┌─ SOURCE MATERIAL

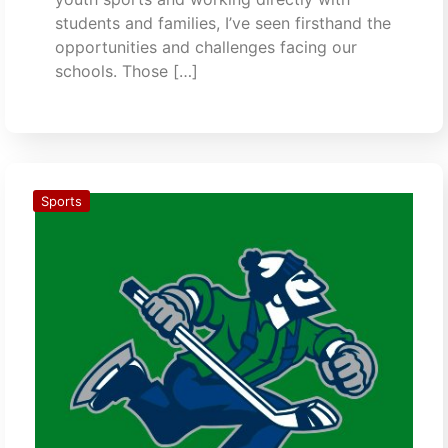
students and families, I’ve seen firsthand the
opportunities and challenges facing our
schools. Those […]
Sports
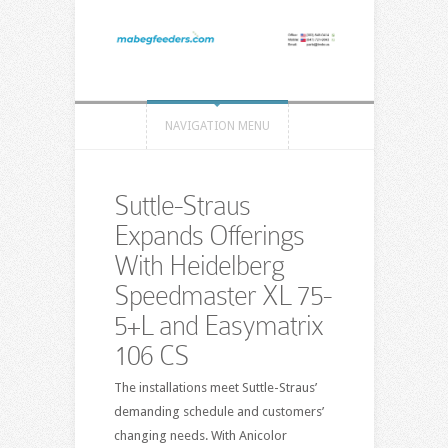
NAVIGATION MENU
Suttle-Straus
Expands Offerings
With Heidelberg
Speedmaster XL 75-
5+L and Easymatrix
106 CS
The installations meet Suttle-Straus’
demanding schedule and customers’
changing needs. With Anicolor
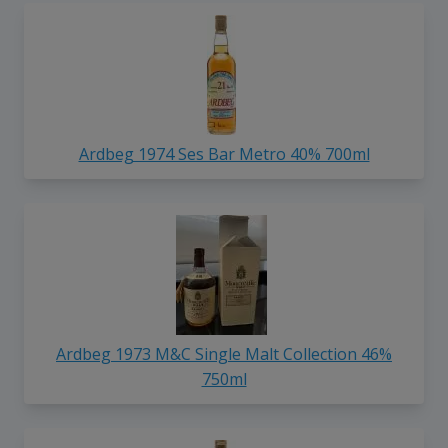
Ardbeg 1974 Ses Bar Metro 40% 700ml
Ardbeg 1973 M&C Single Malt Collection 46%
750ml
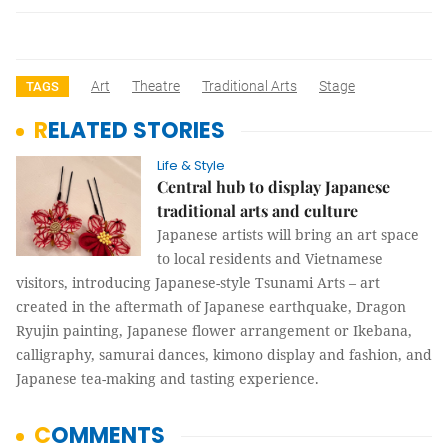
Art
Theatre
Traditional Arts
Stage
TAGS
RELATED STORIES
Life & Style
Central hub to display Japanese
traditional arts and culture
Japanese artists will bring an art space
to local residents and Vietnamese
visitors, introducing Japanese-style Tsunami Arts – art
created in the aftermath of Japanese earthquake, Dragon
Ryujin painting, Japanese flower arrangement or Ikebana,
calligraphy, samurai dances, kimono display and fashion, and
Japanese tea-making and tasting experience.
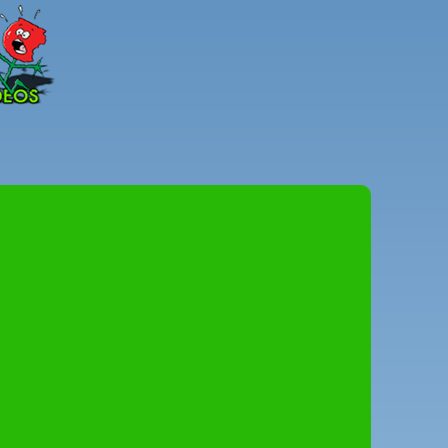
Peter
Combe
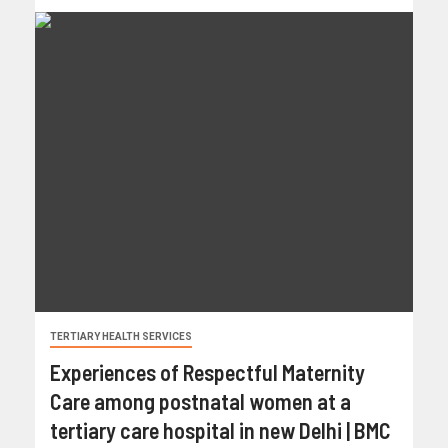
TERTIARY HEALTH SERVICES
Experiences of Respectful Maternity
Care among postnatal women at a
tertiary care hospital in new Delhi | BMC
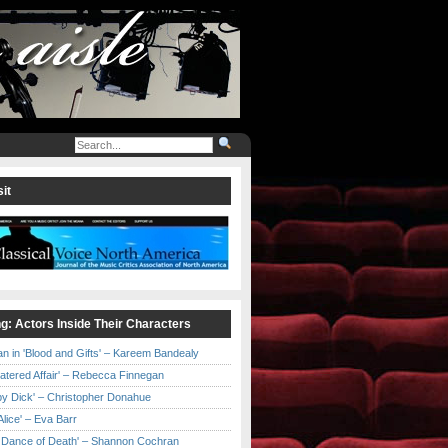
it
ng: Actors Inside Their Characters
an in 'Blood and Gifts' – Kareem Bandealy
Catered Affair' – Rebecca Finnegan
by Dick' – Christopher Donahue
l Alice' – Eva Barr
he Dance of Death' – Shannon Cochran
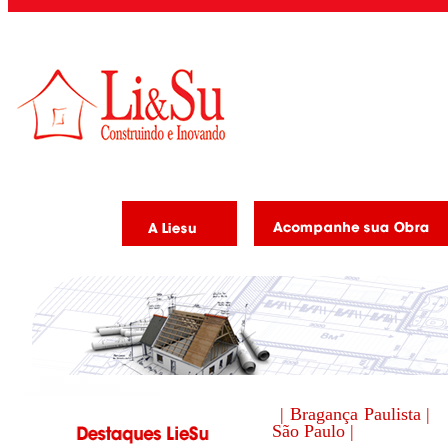
| Bragança Paulista |
São Paulo |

└─

From the first line to the last, output the data exactly, without the pictures.

### EXPECTED OUTPUT
students and families, I’ve seen firsthand the
opportunities and challenges facing our
schools. Those […]
Sports
NAVIGATION MENU
Suttle-Straus
Expands Offerings
With Heidelberg
Speedmaster XL 75-
5+L and Easymatrix
106 CS
The installations meet Suttle-Straus’
demanding schedule and customers’
changing needs. With Anicolor
Ardbeg 1974 Ses Bar Metro 40% 700ml
Ardbeg 1973 M&C Single Malt Collection 46%
750ml
Art
Theatre
Traditional Arts
Stage
TAGS
RELATED STORIES
Life & Style
Central hub to display Japanese
traditional arts and culture
Japanese artists will bring an art space
to local residents and Vietnamese
visitors, introducing Japanese-style Tsunami Arts – art
created in the aftermath of Japanese earthquake, Dragon
Ryujin painting, Japanese flower arrangement or Ikebana,
calligraphy, samurai dances, kimono display and fashion, and
Japanese tea-making and tasting experience.
Peter
Combe
TERTIARY HEALTH SERVICES
Experiences of Respectful Maternity
Care among postnatal women at a
tertiary care hospital in new Delhi | BMC
it
ng: Actors Inside Their Characters
an in 'Blood and Gifts' – Kareem Bandealy
Catered Affair' – Rebecca Finnegan
by Dick' – Christopher Donahue
l Alice' – Eva Barr
he Dance of Death' – Shannon Cochran
| Bragança Paulista |
São Paulo |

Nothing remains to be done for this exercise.